Medicines with proven toxicity in humans
  • ACE inhibitors (e.g. perindopril)
  • alcohol
  • amiodarone
  • antiepileptics (especially valproate sodium)
  • carbimazole
  • cytotoxic agents (e.g. methotrexate)
  • leflunomide
  • lithium carbonate
  • misoprostol
  • retinoids (e.g. isotretinoin)
  • tetracyclines (e.g. doxycycline)
  • thalidomide (and analogues)
  • trimethoprim (first trimester)
  • warfarin
Note: occasionally a known teratogen may be clinically necessary, but alternatives should be considered. If used, this should be prescribed and supervised by a specialist – consult with Obstetric Medicine
Predictable risks based on drug activity
  • Beta-agonists and NSAIDs may delay birth
  • Withdrawal reactions or excessive clinical effects may be observed in neonates after in utero exposure to some medicines (e.g. respiratory depression in neonate from maternal use of opioids).

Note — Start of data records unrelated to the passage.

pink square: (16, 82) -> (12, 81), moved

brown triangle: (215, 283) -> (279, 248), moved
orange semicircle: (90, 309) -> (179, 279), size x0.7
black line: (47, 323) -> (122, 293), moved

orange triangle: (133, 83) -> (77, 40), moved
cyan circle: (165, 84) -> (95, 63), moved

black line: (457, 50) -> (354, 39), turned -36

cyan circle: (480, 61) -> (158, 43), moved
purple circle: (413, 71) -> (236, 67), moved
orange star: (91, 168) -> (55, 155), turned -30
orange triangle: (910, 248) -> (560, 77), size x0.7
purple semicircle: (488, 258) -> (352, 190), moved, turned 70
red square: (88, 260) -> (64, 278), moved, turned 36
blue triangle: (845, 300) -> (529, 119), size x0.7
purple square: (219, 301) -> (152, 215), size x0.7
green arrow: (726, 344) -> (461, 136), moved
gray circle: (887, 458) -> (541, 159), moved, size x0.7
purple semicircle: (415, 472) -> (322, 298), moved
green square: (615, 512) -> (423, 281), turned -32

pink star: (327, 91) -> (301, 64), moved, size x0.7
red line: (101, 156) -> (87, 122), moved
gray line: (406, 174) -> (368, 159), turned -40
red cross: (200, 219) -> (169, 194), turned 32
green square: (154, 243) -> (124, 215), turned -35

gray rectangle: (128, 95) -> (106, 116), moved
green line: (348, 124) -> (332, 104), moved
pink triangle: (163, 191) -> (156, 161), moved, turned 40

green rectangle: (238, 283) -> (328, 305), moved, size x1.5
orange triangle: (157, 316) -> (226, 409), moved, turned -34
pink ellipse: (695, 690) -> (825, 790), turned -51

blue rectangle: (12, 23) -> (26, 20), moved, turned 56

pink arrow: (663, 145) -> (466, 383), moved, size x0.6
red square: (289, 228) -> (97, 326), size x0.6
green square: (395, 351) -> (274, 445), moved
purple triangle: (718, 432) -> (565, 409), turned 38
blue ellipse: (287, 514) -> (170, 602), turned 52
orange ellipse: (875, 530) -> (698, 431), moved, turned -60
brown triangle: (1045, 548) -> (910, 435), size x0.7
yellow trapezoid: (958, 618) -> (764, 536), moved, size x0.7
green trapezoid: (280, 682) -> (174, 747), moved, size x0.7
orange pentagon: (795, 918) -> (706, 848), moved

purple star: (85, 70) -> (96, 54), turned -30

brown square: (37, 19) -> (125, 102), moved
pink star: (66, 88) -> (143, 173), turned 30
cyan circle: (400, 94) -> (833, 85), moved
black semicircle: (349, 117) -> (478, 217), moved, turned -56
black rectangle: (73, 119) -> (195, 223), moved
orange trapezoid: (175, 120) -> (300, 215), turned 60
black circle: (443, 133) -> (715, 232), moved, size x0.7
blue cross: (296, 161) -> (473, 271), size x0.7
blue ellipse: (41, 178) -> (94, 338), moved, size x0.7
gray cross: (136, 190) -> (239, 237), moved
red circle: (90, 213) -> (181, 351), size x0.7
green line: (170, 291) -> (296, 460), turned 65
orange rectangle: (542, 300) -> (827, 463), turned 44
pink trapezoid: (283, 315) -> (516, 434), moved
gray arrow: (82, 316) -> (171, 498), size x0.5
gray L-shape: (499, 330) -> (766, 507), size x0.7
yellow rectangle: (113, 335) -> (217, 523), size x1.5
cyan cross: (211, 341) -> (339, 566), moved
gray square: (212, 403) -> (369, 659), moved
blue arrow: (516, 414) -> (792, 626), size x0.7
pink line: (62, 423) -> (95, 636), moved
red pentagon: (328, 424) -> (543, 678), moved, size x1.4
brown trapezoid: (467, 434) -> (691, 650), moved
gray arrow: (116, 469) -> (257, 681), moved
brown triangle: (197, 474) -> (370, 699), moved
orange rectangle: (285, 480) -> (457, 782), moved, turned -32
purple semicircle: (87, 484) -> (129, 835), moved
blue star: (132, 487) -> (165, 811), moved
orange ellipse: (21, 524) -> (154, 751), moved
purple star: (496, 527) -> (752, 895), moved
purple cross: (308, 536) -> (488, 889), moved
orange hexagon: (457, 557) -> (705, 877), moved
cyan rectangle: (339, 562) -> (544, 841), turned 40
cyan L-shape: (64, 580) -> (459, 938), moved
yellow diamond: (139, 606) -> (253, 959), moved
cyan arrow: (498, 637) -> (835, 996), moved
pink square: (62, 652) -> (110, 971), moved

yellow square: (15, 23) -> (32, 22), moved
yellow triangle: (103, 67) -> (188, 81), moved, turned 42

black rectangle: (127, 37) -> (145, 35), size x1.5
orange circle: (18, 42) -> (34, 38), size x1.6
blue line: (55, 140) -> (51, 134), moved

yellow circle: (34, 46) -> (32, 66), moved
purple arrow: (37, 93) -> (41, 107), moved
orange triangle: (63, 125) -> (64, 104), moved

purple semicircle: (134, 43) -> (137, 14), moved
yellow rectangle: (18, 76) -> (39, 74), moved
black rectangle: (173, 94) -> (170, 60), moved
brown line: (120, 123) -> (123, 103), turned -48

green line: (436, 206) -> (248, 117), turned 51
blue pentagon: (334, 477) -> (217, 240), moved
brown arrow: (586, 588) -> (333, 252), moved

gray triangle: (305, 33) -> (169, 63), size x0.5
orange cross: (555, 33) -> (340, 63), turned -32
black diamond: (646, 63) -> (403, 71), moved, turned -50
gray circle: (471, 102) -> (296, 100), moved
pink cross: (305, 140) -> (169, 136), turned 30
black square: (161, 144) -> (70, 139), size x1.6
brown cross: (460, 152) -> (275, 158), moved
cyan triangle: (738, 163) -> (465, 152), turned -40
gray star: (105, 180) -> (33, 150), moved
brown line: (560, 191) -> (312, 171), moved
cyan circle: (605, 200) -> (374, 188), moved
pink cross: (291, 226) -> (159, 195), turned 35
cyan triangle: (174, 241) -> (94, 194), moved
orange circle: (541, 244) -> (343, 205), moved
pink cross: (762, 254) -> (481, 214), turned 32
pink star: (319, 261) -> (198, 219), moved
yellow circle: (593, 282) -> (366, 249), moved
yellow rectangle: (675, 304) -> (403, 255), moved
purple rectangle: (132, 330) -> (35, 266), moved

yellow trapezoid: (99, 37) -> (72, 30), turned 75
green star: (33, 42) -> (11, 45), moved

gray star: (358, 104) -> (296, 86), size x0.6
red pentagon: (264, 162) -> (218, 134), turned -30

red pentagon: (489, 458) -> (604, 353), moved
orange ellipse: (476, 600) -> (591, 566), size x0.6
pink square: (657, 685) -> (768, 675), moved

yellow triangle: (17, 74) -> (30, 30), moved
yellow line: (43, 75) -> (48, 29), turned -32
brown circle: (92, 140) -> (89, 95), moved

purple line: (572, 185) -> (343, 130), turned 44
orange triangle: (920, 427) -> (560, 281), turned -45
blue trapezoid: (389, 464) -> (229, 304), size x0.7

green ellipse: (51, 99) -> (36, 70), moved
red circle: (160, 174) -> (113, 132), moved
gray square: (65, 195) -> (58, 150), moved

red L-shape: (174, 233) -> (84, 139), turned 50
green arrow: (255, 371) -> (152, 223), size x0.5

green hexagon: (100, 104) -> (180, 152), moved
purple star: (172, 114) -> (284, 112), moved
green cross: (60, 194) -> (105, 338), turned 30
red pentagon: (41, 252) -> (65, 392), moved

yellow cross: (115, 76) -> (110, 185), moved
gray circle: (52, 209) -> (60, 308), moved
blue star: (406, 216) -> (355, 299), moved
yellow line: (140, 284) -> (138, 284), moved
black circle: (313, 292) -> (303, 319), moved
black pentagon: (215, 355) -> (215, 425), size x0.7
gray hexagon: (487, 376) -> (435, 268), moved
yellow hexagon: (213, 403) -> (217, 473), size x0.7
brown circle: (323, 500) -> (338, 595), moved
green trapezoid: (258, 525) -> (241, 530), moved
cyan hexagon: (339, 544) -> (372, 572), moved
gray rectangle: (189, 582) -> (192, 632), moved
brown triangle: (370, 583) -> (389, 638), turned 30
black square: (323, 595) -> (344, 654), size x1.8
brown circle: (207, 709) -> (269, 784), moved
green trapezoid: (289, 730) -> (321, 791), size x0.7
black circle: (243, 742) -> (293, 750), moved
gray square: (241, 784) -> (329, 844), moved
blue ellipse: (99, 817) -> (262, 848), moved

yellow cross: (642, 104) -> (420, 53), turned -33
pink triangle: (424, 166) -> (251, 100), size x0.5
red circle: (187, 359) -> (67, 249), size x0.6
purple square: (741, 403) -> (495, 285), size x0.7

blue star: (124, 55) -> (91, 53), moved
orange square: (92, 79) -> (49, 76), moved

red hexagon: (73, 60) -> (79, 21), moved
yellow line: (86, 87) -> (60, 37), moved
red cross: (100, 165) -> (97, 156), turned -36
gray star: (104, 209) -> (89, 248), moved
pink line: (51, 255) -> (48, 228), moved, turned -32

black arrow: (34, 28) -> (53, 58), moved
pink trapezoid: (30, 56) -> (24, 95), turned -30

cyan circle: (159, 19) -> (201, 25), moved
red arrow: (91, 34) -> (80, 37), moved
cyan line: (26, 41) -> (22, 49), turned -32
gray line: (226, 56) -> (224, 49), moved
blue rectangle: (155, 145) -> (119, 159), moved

Effects of pregnancy on medicine pharmacokinetics
  • Most medicines undergo increased clearance during pregnancy due to increased organ blood flow and enzyme induction. For a given dose of medicine, this is expected to result in decreased concentrations and decreased effect.
  • Therapeutic Drug Monitoring (TDM) provides a guide to account for changes in concentration. Protein binding changes in pregnancy and this may affect the interpretation of some medicine concentrations (e.g. carbamazepine), so measuring free drug concentration is useful for medicines.
  • Dose adjustment is complicated during pregnancy (e.g. lamotrigine, levetiracetam) especially peripartum.